The Wnt and receptor tyrosine kinase signaling pathways play important roles in regulating eye development in both vertebrate and invertebrate systems. Signal transduction through these pathways depends on changes in protein stability, and protein degradation is also an important defense against aging and disease. Proteins are marked for degradation by ubiquitination, and ubiquitin ligases themselves are regulated by neddylation, a modification that increases their activity but also promotes their turnover. This proposal will investigate the functions and regulation of ubiquitin ligase complexes and protein stability in Wnt and Epidermal Growth Factor Receptor (EGFR) signaling and in other aspects of Drosophila eye development. A genetic screen for genes required for normal photoreceptor differentiation found that mutations in CSN1b, which encodes a subunit of the COP9 signalosome, result in reduced Wnt signaling and increased EGFR signaling.

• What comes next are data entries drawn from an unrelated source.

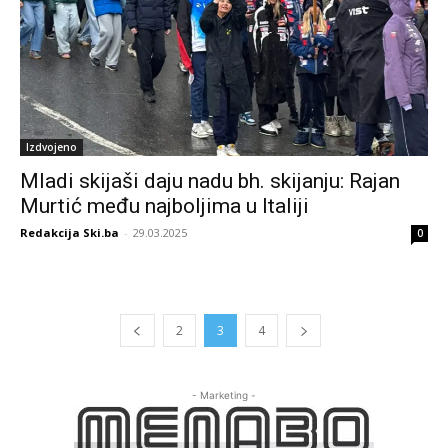
Izdvojeno
Mladi skijaši daju nadu bh. skijanju: Rajan
Murtić među najboljima u Italiji
Redakcija Ski.ba
-
29.03.2025
0
2
3
4
- Marketing -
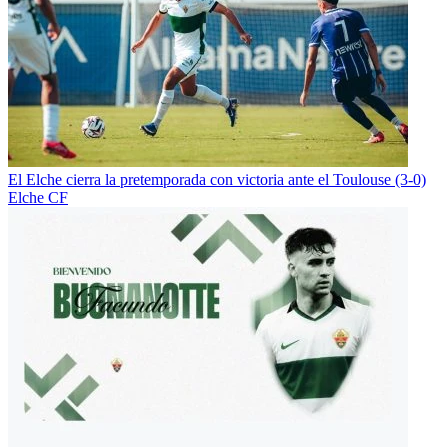
El Elche cierra la pretemporada con victoria ante el Toulouse (3-0)
Elche CF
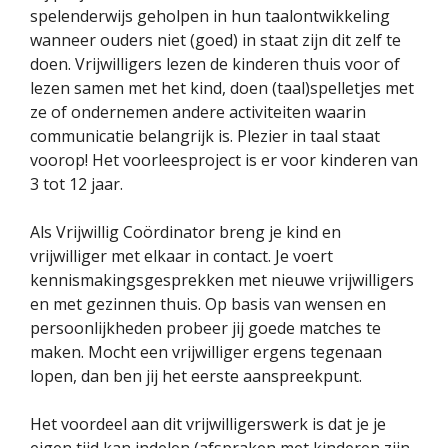
spelenderwijs geholpen in hun taalontwikkeling
wanneer ouders niet (goed) in staat zijn dit zelf te
doen. Vrijwilligers lezen de kinderen thuis voor of
lezen samen met het kind, doen (taal)spelletjes met
ze of ondernemen andere activiteiten waarin
communicatie belangrijk is. Plezier in taal staat
voorop! Het voorleesproject is er voor kinderen van
3 tot 12 jaar.
Als Vrijwillig Coördinator breng je kind en
vrijwilliger met elkaar in contact. Je voert
kennismakingsgesprekken met nieuwe vrijwilligers
en met gezinnen thuis. Op basis van wensen en
persoonlijkheden probeer jij goede matches te
maken. Mocht een vrijwilliger ergens tegenaan
lopen, dan ben jij het eerste aanspreekpunt.
Het voordeel aan dit vrijwilligerswerk is dat je je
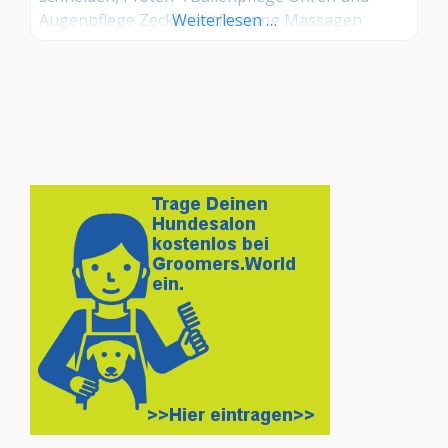
Augenpflege Zeckenentfernung Massagen
Weiterlesen …
Pflegebad Pflegeprodukte Tipps zum Verhalten
und Umgang mit dem Hund Ernährung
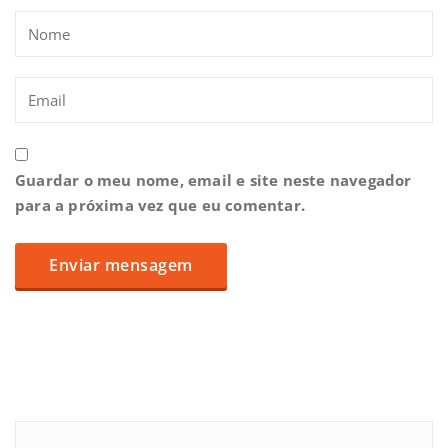
Guardar o meu nome, email e site neste navegador
para a próxima vez que eu comentar.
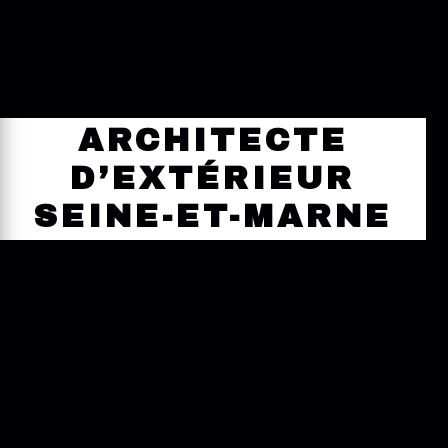
ARCHITECTE
D’EXTÉRIEUR
SEINE-ET-MARNE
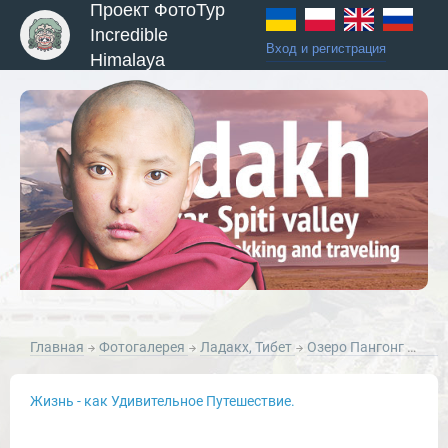
Проект ФотоТур
Incredible
Вход и регистрация
Himalaya
ы и Туры
Главная
Фотогалерея
Ладакх, Тибет
Озеро Пангонг Цо, Ладакх, Гималаи, Малый Тибет.
Жизнь - как Удивительное Путешествие.
Новости и Отчеты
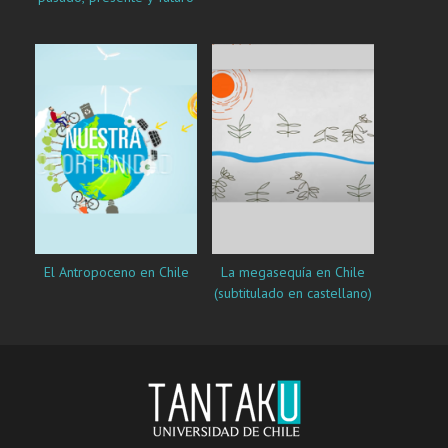
El Antropoceno en Chile
La megasequía en Chile
(subtitulado en castellano)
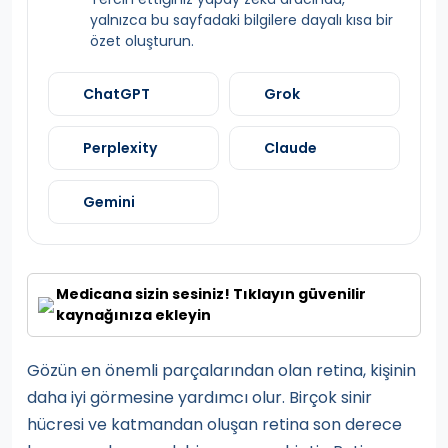
yalnızca bu sayfadaki bilgilere dayalı kısa bir
özet oluşturun.
ChatGPT
Grok
Perplexity
Claude
Gemini
Medicana sizin sesiniz! Tıklayın güvenilir
kaynağınıza ekleyin
Gözün en önemli parçalarından olan retina, kişinin
daha iyi görmesine yardımcı olur. Birçok sinir
hücresi ve katmandan oluşan retina son derece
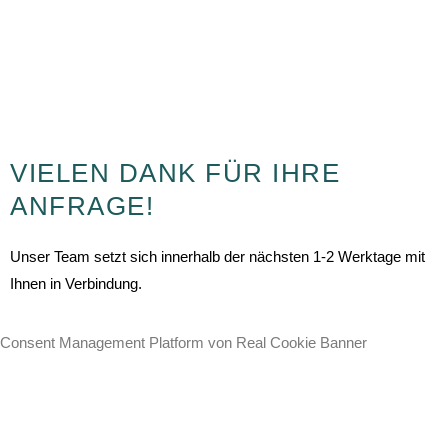
F
I
Y
L
a
n
o
i
Copyright 2021 by Auto M.u.K. Postert GmbH
c
s
u
n
e
t
t
k
VIELEN DANK FÜR IHRE
ANFRAGE!
b
a
u
e
Unser Team setzt sich innerhalb der nächsten 1-2 Werktage mit
o
g
b
d
Ihnen in Verbindung.
o
r
e
i
Consent Management Platform von Real Cookie Banner
k
a
n
m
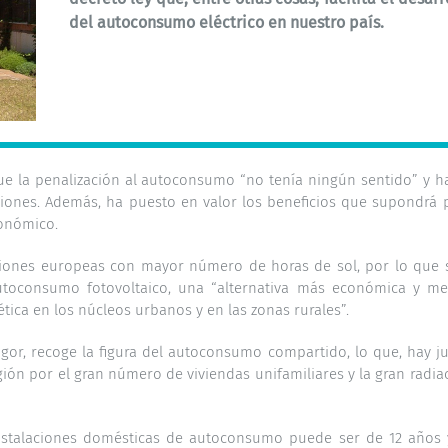
del autoconsumo eléctrico en nuestro país.
ue la penalización al autoconsumo “no tenía ningún sentido” y h
tuciones. Además, ha puesto en valor los beneficios que supondrá 
onómico.
giones europeas con mayor número de horas de sol, por lo que 
utoconsumo fotovoltaico, una “alternativa más económica y m
ica en los núcleos urbanos y en las zonas rurales”.
vigor, recoge la figura del autoconsumo compartido, lo que, hay ju
gión por el gran número de viviendas unifamiliares y la gran radia
nstalaciones domésticas de autoconsumo puede ser de 12 años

The best-known function of COP9 is to deneddylate Cullins, the scaffolding subunits of ubiquitin ligase complexes;however, CSN1b phenotypes cannot be explained by loss of Cullin function.
The first aim i s to test whether the effects of CSN1b are due to failure of deneddylation by the COP9 signalosome, and to understand how CSN1b alters signaling through the Wnt and EGFR pathways. Genetics and proteomics will be used to determine the components of each pathway that are affected, and test whether they are substrates for ubiquitination, neddylation, or other activities of COP9.

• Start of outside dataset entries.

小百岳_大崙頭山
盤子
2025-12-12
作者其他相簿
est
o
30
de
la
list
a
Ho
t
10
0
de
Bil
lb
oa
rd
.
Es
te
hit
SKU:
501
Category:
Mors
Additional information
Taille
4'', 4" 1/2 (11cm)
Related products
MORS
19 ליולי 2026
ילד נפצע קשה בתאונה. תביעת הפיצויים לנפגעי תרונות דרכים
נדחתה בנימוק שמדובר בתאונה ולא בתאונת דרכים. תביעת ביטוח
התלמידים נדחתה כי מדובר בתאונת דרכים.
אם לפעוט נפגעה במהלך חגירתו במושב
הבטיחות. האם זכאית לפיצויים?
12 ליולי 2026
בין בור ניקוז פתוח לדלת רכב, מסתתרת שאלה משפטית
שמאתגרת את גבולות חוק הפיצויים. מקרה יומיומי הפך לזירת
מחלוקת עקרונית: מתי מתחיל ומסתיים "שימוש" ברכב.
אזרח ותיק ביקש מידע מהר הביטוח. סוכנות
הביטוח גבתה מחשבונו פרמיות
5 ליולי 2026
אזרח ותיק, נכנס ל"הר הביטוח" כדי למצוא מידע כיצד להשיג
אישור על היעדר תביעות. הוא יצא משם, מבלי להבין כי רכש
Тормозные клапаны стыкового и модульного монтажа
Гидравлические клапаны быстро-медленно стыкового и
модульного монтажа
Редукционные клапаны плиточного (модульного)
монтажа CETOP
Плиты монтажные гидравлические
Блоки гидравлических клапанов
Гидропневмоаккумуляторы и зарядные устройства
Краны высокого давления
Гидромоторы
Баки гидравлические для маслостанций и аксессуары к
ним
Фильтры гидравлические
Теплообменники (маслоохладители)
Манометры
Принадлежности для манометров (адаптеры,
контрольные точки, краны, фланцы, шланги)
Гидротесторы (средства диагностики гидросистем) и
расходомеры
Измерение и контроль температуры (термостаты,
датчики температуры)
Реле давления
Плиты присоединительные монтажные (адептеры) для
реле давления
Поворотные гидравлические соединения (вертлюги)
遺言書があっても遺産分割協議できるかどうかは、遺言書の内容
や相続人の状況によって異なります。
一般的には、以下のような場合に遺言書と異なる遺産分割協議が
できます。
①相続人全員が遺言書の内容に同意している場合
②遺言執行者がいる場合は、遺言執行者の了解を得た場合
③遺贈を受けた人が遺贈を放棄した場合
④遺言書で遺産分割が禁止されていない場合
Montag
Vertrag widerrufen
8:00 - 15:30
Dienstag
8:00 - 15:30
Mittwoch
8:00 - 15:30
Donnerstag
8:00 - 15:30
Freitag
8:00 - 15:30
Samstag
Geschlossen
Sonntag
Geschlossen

The second aim i s to understand how another gene identified in the same screen, disarmed (dsm), regulates Wnt signaling by preventing ?-catenin accumulation but promoting its transcriptional activity. As dsm has been mapped to a small region of the genome, it should be possible to rapidly clone the gene, pinpoint its sites of action in the Wnt pathway, and investigate its mechanism of action. The results will lead to insights into how the stability of ?-catenin can be uncoupled from its function as a transcriptional coactivator, a question relevant to anti- cancer therapies.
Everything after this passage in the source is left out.